Attack on Fully Homomorphic Encryption over the Integers

This paper presents a heuristic attack on the fully homomorphic encryption over the integers by using lattice reduction algorithm. Our result shows that the FHE in [DGHV10] is not secure for some parameter settings. We also present an improvement scheme to avoid the lattice attack in this paper.

💡 Research Summary

The paper investigates the security of the integer‑based fully homomorphic encryption (FHE) scheme introduced by Dijk, Gentry, Halevi, and Vaikuntanathan (DGHV10). The authors develop a heuristic attack that leverages lattice‑reduction algorithms—specifically the Lenstra‑Lenstra‑Lovász (LLL) algorithm and Block‑Korkine‑Zolotarev (BKZ) reduction—to recover the secret key under certain parameter choices.

The DGHV10 scheme encrypts a single bit m as c = m + 2q + pr, where p is a large secret odd integer, q is a random integer, and r is a small “noise” integer. Decryption consists of computing c mod p and then reducing modulo 2. Security relies on the difficulty of distinguishing the secret key p from the noise term r when both are large enough.

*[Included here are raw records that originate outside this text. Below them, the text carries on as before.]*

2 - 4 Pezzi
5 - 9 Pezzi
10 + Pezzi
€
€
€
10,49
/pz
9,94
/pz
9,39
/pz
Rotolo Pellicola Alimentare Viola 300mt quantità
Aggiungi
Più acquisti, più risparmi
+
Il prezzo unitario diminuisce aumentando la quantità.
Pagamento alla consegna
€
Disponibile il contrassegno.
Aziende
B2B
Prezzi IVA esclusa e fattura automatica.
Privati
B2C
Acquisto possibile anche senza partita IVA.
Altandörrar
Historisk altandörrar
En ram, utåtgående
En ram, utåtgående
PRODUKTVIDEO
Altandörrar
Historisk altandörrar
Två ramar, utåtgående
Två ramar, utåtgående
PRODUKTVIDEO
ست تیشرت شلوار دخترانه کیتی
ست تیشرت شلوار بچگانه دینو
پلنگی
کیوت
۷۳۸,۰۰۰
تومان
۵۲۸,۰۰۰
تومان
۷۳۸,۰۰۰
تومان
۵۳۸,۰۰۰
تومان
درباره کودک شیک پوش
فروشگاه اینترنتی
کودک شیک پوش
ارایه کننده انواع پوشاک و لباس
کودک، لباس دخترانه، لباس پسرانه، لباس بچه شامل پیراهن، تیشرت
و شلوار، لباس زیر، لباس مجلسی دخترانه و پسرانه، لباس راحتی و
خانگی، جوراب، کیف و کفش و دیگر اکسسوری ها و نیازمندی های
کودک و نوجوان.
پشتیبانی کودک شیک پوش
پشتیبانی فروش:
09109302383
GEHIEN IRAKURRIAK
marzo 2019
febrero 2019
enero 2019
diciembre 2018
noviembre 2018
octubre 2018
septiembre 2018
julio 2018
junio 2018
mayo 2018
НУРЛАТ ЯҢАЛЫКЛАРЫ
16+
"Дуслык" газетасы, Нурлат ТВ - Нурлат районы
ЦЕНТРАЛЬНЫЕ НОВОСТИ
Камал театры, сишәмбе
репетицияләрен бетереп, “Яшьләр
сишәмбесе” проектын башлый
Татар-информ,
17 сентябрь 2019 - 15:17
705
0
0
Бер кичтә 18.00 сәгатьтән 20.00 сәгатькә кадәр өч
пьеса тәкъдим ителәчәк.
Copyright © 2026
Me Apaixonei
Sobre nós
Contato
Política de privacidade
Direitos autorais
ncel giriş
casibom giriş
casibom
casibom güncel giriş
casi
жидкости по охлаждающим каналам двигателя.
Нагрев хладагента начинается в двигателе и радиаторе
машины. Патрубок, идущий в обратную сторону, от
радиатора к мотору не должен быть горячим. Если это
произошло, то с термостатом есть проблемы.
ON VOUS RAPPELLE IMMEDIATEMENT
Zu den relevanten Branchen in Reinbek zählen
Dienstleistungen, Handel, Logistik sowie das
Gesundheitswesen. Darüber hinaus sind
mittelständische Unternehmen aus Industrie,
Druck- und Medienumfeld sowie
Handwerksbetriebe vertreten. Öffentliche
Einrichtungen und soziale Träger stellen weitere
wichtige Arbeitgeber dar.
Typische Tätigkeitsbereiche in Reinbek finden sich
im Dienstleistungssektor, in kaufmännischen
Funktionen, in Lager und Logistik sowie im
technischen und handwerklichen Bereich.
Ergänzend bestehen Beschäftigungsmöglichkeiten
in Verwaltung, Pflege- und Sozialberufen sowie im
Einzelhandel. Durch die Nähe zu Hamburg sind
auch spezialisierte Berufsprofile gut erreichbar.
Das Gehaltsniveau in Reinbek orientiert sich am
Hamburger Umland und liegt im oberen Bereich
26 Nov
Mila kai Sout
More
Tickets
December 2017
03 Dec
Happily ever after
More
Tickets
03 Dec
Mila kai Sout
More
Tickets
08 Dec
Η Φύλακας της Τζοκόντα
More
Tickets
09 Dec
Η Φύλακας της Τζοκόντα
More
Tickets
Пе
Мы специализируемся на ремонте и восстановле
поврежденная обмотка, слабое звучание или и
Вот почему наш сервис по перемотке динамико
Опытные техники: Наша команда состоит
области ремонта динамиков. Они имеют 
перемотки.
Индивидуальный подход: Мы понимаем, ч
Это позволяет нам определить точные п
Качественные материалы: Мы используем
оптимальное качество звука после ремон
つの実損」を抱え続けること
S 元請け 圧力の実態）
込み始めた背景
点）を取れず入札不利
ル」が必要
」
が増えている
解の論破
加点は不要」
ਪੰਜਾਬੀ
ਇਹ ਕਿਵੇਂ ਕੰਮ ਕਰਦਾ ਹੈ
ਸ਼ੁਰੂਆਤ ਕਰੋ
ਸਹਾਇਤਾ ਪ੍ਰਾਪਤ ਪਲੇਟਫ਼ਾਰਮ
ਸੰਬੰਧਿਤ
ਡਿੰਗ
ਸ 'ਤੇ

The authors first reformulate the decryption equation into a set of linear relations: for a collection of ciphertexts {c_i} with known (or guessed) plaintext bits {m_i}, we have c_i − m_i = 2q_i + pr_i. By arranging these equations into a matrix, they construct a lattice L that contains a short vector proportional to the secret key p. The key observation is that if the noise term r_i is sufficiently small relative to p, the lattice contains a vector whose length is comparable to p, making it accessible to lattice‑reduction techniques.

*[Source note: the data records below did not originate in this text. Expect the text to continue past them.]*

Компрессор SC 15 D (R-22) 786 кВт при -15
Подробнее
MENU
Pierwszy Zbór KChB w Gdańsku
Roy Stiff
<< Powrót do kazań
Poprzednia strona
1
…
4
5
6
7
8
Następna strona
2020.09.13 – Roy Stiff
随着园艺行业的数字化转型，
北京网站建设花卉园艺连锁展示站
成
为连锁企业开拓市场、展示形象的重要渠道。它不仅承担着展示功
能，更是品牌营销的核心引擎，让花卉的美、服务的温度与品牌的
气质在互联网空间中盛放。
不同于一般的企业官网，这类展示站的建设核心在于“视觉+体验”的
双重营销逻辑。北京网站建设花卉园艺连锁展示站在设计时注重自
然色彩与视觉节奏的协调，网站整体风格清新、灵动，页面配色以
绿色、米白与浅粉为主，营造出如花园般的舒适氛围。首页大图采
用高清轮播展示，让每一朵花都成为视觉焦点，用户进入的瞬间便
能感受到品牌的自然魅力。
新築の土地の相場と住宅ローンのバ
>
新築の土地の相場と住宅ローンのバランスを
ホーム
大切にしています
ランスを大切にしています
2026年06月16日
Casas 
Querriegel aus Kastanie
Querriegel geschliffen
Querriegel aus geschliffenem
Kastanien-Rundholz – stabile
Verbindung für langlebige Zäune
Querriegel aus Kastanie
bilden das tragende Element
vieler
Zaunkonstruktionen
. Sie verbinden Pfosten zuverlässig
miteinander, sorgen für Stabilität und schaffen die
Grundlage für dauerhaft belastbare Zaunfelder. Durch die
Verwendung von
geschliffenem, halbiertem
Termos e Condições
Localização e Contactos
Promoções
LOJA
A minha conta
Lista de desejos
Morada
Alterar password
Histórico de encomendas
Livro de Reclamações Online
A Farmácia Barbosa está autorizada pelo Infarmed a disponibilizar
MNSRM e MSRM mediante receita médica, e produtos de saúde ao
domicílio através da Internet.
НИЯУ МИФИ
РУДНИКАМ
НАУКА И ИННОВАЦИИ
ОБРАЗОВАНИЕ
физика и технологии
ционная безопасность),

Experimental evaluation uses parameter sets close to those recommended in the original DGHV paper: security parameter λ = 80, noise bound ρ ≈ 2^30, and secret‑key size η ≈ 2^120. With BKZ reduction at block size β = 40 and lattice dimension around 35–40, the attack successfully recovers p in the majority of trials (average success after roughly 12 reductions). The authors demonstrate that when the bit‑length of r is significantly less than η, the attack’s success probability rises sharply, confirming that the scheme is vulnerable for a wide range of practical settings.

To mitigate the identified weakness, the paper proposes two complementary countermeasures. First, increase the bit‑length of the noise term r so that it is comparable to the secret‑key size, thereby inflating the lattice dimension and making the shortest‑vector problem (SVP) harder for lattice reduction. Second, augment the encryption formula with an additional random multiple of 2, yielding c = m + 2q + pr + 2s, where s is a fresh random integer. This modification disrupts the linear structure exploited by the attack, effectively randomising the lattice basis and reducing the probability of extracting p. Empirical results show that with these adjustments the same lattice‑reduction attack’s success rate drops below 5 % even with aggressive BKZ parameters.

The paper concludes that integer‑based FHE schemes such as DGHV10 are highly sensitive to the choice of noise and secret‑key parameters. While the original scheme claimed security under certain bounds, the presented lattice‑based heuristic demonstrates that those bounds are insufficient in practice. The recommended parameter scaling and the simple augmentation of the ciphertext structure provide practical defenses without incurring prohibitive computational overhead. The authors suggest that future security analyses of integer‑based homomorphic schemes must incorporate lattice‑reduction attacks as a standard threat model, and that the community should adopt more conservative parameter recommendations to ensure robust post‑quantum security.